A particular type of wind turbine generator failure is the ejection of a stator wedge. A precursor to this type of failure is the loosening of the wedge which results in an irregular induced stator current. Accordingly, some solutions have proposed using a current sensor for monitoring for the presence of irregular induced stator current in order to provide fault detection. However, a challenge with using current monitoring commercially is that monitoring systems typically provided in wind turbine generators do not usually include current sensors or current sensors having sufficient sensitivity to identify a potential fault. Whilst sensor systems for future wind turbine installations could be designed to incorporate suitable current sensors, it's often advantageous for power providers to adopt consistent fault monitoring protocols across all their sites. Given that the operating live span of an offshore windfarm is often more than 20 years, this raises a significant issue in terms of how to identify faults in existing wind turbine installations. For example, the retrofitting of current sensors to existing wind turbine installations is costly and logistically difficult. In particular, access is challenging as it would normally require specialist service crew to manage the transition from a sea-vessel to a static platform. Furthermore, a specially trained engineer would normally be needed to access power systems due to the very high operating voltage of the generator. That is, the installation work would require both shutdown of the generator and specialist engineering expertise to install the sensor in a manner which did not risk future high voltage hazards.

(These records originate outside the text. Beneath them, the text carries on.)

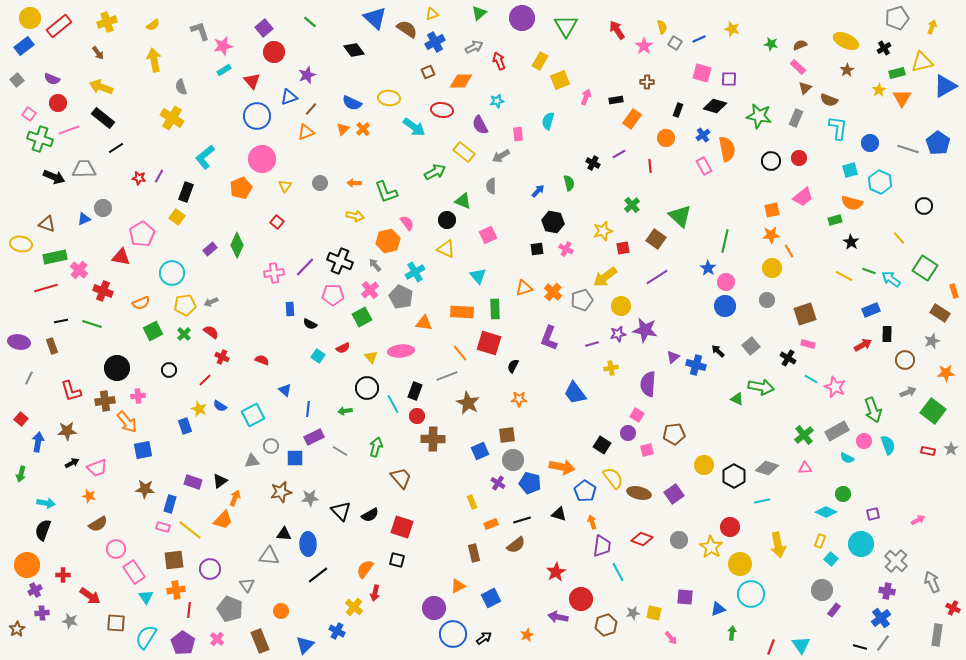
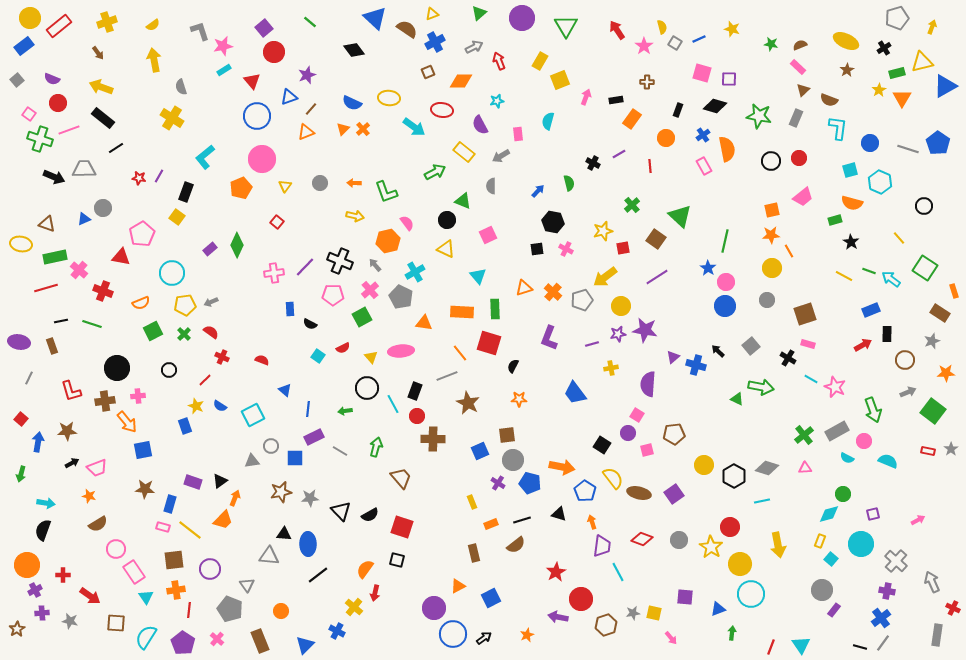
brown triangle at (805, 88): moved 2 px left, 2 px down
yellow star at (199, 409): moved 3 px left, 3 px up
cyan semicircle at (888, 445): moved 16 px down; rotated 48 degrees counterclockwise
cyan diamond at (826, 512): moved 3 px right, 2 px down; rotated 40 degrees counterclockwise
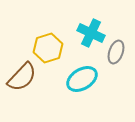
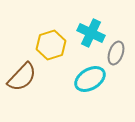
yellow hexagon: moved 3 px right, 3 px up
gray ellipse: moved 1 px down
cyan ellipse: moved 8 px right
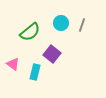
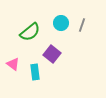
cyan rectangle: rotated 21 degrees counterclockwise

Accordingly, given the large number of existing wind turbine sites, the above challenges mean that retrofit solutions are often too expensive to be commercially practical.
The present invention therefore seeks to address the above issues.
According to a first aspect of the present invention, there is provided a method of early fault detection in a wind turbine generator, the method comprising receiving a vibration signal produced by the generator, identifying in the vibration signal a periodic signal component related to the number of rotor bars of a rotor of the generator, and identifying a potential fault in the stator of the generator based at least in part on a change of the periodic signal component over time.
The inventors have discovered that when a stator wedge starts to become damaged and loosen, a small vibration is caused by the induction of a magnetic field as each rotor bar within the generator's rotor passes over it. This vibration presents as a periodic signal component in the generator's operational noise and is a function of the number of rotor bars and the current speed of the rotor. Accordingly, the inventors have discovered that, by identifying the presence of the periodic signal in the noise spectrum produced by the generator, a potential fault may be identified in the stator of the generator. For example, an increase in the magnitude of the periodic component over time may be used to indicate a developing fault arising from degradation in a part of the generator stator. A particular benefit of the claimed solution is that it has been found that the vibration and other acoustic data recorded by microphones/accelerometers already provided in existing wind turbine generators to detect bearing failures includes the periodic component. That is, for many years, wind turbine generators have been fitted with microphones, and other types of vibration sensors, to listen for mechanical bearing noises arising from degradation of the bearings supporting the rotor shaft. Data of this generator noise has typically been logged over time to allow for post-failure analysis. What has been discovered is that these noise spectrums recorded using existing equipment may now be processed to identify the presence of the periodic component arising from wedge degradation, and monitor how the magnitude of this component increases over time. This means that not only can wedge degradation be monitored using existing acoustic sensors without additional sensor retrofitting, but we also have significant volumes of historical acoustic data from existing wind turbine generators which can be processed using the new method for comparison and training.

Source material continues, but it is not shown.